April 30th, 2023 No comments

DEP Pinelands Roadside Logging Would Look EXACTLY Like Glassboro WMA Clearcut

DEP Plan Would Clearcut 13 Miles Of Pinelands Roadsides & Log 1,400 Acres Of Forest

Source: NJ DEP roadside clearcut at Glassboro WMA

Source: NJ DEP roadside clearcut at Glassboro WMA

The above photo was taken by DEP enforcement staff at the illegal Glassboro Wildlife Management Are clearcut. That’s only a couple of hundred feet of roadside clearcut.

But take a good look at it, because – if it is allowed to go forward – the flawed DEP’s Pinelands “Forestry” plan will look very similar, but not for a few hundred feet  – but along 13 MILES of Pinelands Roads (100 foot wide clearcut, plus another 100 feet wide intensively “thinned” forest logging and “feathering treatments”.)

DEP calls this clearcutting a “firebreak”.

But abundant evidence and DEP’s own analysis and public statements about previous Pinelands wildfires demonstrate that it will not work. Intense canopy fire, high winds, and blowing embers easily will drive the fire to jump the firebreak.

The DEP Pinelands logging plan was scheduled to begin this March-April.

It must be stopped in light of the Glassboro disaster.

See my letter below to DEP Commissioner LaTourette urging his to stop this logging project – a project, like Glassboro WMA, that got virtually no public review either.

It would be nice if a lot of people and groups made this demand to DEP and asked that it be Statewide in scope. All it takes is a letter to DEP and a press release. I copied Carleton (PPA) and Emile (NJCF) and Sierra Club, but I doubt they will do anything unless you shame them into it (particularly because they all SUPPORTED this DEP plan).
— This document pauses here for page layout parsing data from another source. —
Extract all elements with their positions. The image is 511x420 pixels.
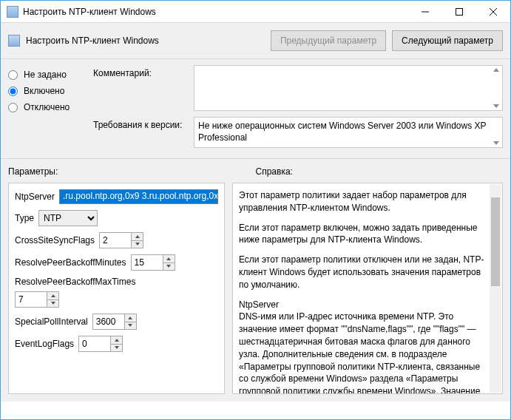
close-button[interactable]: [476, 1, 510, 23]
rpbmt-spinner[interactable]: [15, 291, 59, 308]
radio-not-set-input[interactable]: [8, 70, 18, 80]
spinner-up[interactable]: [163, 255, 175, 262]
radio-disabled[interactable]: Отключено: [8, 102, 93, 112]
spi-label: SpecialPollInterval: [15, 316, 88, 327]
rpbm-input[interactable]: [132, 255, 163, 270]
svg-rect-0: [456, 8, 463, 15]
rpbmt-label: ResolvePeerBackoffMaxTimes: [15, 277, 218, 287]
csf-input[interactable]: [100, 233, 131, 248]
requirements-box: Не ниже операционных систем Windows Serv…: [194, 117, 503, 148]
next-setting-button[interactable]: Следующий параметр: [392, 30, 503, 51]
spi-spinner[interactable]: [92, 314, 137, 330]
upper-form: Не задано Включено Отключено Комментарий…: [1, 59, 510, 159]
scroll-down-icon[interactable]: [493, 104, 499, 108]
spinner-up[interactable]: [111, 336, 122, 344]
spinner-up[interactable]: [132, 233, 143, 240]
spi-input[interactable]: [93, 314, 124, 329]
scroll-up-icon[interactable]: [493, 68, 499, 72]
ntpserver-label: NtpServer: [15, 192, 55, 202]
help-p4-heading: NtpServer: [239, 299, 487, 311]
spinner-down[interactable]: [47, 299, 58, 308]
help-p1: Этот параметр политики задает набор пара…: [239, 189, 487, 214]
radio-enabled[interactable]: Включено: [8, 86, 93, 96]
maximize-button[interactable]: [442, 1, 476, 23]
close-icon: [490, 8, 497, 16]
param-spi: SpecialPollInterval: [15, 314, 218, 330]
param-elf: EventLogFlags: [15, 336, 218, 352]
param-ntpserver: NtpServer .ru.pool.ntp.org,0x9 3.ru.pool…: [15, 189, 218, 204]
titlebar: Настроить NTP-клиент Windows: [1, 1, 510, 23]
header-subtitle: Настроить NTP-клиент Windows: [26, 35, 159, 46]
header-strip: Настроить NTP-клиент Windows Предыдущий …: [1, 23, 510, 59]
param-rpbm: ResolvePeerBackoffMinutes: [15, 254, 218, 271]
elf-spinner[interactable]: [78, 336, 123, 352]
spinner-down[interactable]: [111, 344, 122, 352]
param-rpbmt: [15, 291, 218, 308]
spinner-up[interactable]: [47, 292, 58, 299]
state-radio-group: Не задано Включено Отключено: [8, 65, 93, 148]
minimize-icon: [422, 8, 429, 16]
spinner-down[interactable]: [132, 240, 143, 248]
requirements-label: Требования к версии:: [93, 117, 189, 130]
spinner-up[interactable]: [125, 314, 136, 322]
radio-enabled-input[interactable]: [8, 87, 18, 96]
params-section-label: Параметры:: [8, 166, 256, 177]
spinner-down[interactable]: [163, 262, 175, 271]
comment-textarea[interactable]: [194, 65, 503, 111]
type-label: Type: [15, 213, 34, 223]
param-type: Type NTP: [15, 210, 218, 226]
maximize-icon: [456, 8, 463, 16]
elf-label: EventLogFlags: [15, 339, 74, 349]
comment-label: Комментарий:: [93, 65, 189, 78]
header-icon: [8, 35, 20, 47]
elf-input[interactable]: [79, 336, 110, 351]
minimize-button[interactable]: [408, 1, 442, 23]
help-section-label: Справка:: [256, 166, 504, 177]
csf-spinner[interactable]: [99, 232, 143, 248]
help-p2: Если этот параметр включен, можно задать…: [239, 222, 487, 247]
param-csf: CrossSiteSyncFlags: [15, 232, 218, 248]
rpbm-spinner[interactable]: [131, 254, 175, 271]
rpbm-label: ResolvePeerBackoffMinutes: [15, 257, 126, 268]
spinner-down[interactable]: [125, 322, 136, 330]
radio-enabled-label: Включено: [24, 86, 64, 96]
window-title: Настроить NTP-клиент Windows: [23, 7, 156, 17]
radio-not-set-label: Не задано: [24, 70, 67, 80]
help-p4: DNS-имя или IP-адрес источника времени N…: [239, 311, 487, 394]
help-panel: Этот параметр политики задает набор пара…: [232, 183, 503, 394]
csf-label: CrossSiteSyncFlags: [15, 235, 95, 245]
lower-split: NtpServer .ru.pool.ntp.org,0x9 3.ru.pool…: [1, 183, 510, 402]
params-panel: NtpServer .ru.pool.ntp.org,0x9 3.ru.pool…: [8, 183, 225, 394]
section-labels: Параметры: Справка:: [1, 159, 510, 183]
radio-disabled-label: Отключено: [24, 102, 70, 112]
radio-disabled-input[interactable]: [8, 103, 18, 112]
type-select[interactable]: NTP: [38, 210, 98, 226]
app-icon: [7, 6, 18, 18]
radio-not-set[interactable]: Не задано: [8, 70, 93, 80]
help-scrollbar[interactable]: [490, 184, 501, 393]
scroll-down-icon[interactable]: [493, 141, 499, 145]
rpbmt-input[interactable]: [16, 292, 47, 307]
prev-setting-button[interactable]: Предыдущий параметр: [271, 30, 386, 51]
ntpserver-input[interactable]: .ru.pool.ntp.org,0x9 3.ru.pool.ntp.org,0…: [59, 189, 218, 204]
help-p3: Если этот параметр политики отключен или…: [239, 254, 487, 291]
requirements-text: Не ниже операционных систем Windows Serv…: [198, 121, 486, 143]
———- Original Message ———-

From: Bill WOLFE <>

To: shawn.latourette@dep.nj.gov, john.cecil@dep.nj.gov, senbsmith <SenBSmith@njleg.org>, sengreenstein <sengreenstein@njleg.org>, sensarlo@njleg.org, asmmckeon <asmmckeon@njleg.org>, asmScharfenberger@njleg.orgcarleton@pinelandsalliance.org, emile@njconservation.org, Jaclyn Rhoads <jaclyn@pinelandsalliance.org>, Anjuli Ramos <anjuli.ramos@sierraclub.org>

Date: 04/29/2023 12:44 PM MST

Subject: DEP Must Halt Pinelands Logging Project

Dear Commissioner LaTourette:

In light of significant DEP policy, process, and personnel problems exposed by the disastrous DEP clearcut of Glassboro Wildlife Management Area (WMA), I am writing to urge that you impose an administrative halt on implementing DEP’s proposed forestry plan approved by the Pinelands Commission on October 14, 2022.

This moratorium should be imposed until the Legislature enacts forestry reform legislation and DEP adopts implementing regulations.
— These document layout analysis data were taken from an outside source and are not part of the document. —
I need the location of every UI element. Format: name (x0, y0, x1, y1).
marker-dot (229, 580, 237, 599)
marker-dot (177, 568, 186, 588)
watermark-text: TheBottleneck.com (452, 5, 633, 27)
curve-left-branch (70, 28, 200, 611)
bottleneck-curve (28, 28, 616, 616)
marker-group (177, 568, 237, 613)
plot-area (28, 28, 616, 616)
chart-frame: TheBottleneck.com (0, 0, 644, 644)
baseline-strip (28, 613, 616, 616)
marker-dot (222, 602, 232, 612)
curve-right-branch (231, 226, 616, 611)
The attached photo was taken by the Department at the Glassboro WMA clearcut.

The proposed DEP Pinelands forestry plan proposal to clearcut 13 miles of 100 foot wide roadside “firebreaks” will cause damage that will look very similar to this photo.

Additional forest damage will result from DEP logging of almost 1,400 additional acres.
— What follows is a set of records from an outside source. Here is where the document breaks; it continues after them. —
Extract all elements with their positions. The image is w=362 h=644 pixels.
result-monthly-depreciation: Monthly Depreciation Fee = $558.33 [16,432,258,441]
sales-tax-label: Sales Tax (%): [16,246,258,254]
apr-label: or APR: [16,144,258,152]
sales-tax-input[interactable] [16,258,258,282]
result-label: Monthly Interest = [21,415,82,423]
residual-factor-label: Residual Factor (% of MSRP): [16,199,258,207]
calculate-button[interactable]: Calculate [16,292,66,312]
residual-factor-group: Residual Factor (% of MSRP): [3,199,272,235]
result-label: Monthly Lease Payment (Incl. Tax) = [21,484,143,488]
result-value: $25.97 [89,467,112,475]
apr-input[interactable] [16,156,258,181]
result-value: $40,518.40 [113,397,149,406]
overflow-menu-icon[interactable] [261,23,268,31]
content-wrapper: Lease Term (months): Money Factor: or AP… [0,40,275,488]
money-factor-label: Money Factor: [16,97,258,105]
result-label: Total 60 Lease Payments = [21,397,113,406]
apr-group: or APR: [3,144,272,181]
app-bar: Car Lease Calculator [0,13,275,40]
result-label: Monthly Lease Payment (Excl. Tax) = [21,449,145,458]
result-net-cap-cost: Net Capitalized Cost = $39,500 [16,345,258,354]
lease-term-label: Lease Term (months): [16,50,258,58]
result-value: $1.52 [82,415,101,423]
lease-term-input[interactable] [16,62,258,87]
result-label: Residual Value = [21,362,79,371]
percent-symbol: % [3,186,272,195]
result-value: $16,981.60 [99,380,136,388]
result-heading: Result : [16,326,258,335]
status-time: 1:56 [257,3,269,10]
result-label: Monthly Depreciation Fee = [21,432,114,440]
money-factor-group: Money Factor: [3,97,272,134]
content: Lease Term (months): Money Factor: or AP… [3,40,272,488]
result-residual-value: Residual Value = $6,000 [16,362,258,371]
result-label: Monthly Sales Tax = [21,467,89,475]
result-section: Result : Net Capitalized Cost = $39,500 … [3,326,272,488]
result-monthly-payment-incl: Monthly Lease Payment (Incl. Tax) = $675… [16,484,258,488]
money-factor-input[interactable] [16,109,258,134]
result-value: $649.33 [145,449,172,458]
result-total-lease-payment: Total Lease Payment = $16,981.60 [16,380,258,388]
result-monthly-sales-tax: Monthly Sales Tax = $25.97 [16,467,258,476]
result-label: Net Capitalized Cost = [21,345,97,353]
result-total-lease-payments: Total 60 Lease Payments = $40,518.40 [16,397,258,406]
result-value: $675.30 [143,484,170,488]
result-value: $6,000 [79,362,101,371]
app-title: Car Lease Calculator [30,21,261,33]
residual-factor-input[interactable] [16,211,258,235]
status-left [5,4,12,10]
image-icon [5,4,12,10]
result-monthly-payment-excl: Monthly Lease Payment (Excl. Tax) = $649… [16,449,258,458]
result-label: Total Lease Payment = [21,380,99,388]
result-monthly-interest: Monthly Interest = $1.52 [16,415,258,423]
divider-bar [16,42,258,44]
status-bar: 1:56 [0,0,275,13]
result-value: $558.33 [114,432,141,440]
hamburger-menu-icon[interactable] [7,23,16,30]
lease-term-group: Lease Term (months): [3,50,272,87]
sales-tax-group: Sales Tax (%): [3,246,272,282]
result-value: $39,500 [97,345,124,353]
My understanding was that the DEP Pinelands forestry (logging) work was to begin in March-April of this year.

Please make inquiry to your staff about the status of this plan and immediately take steps to stop it.

Recall that you previously wrote a letter to the Pinelands Commission urging the Commission to adopt that plan, and threatening a lawsuit if they didn’t.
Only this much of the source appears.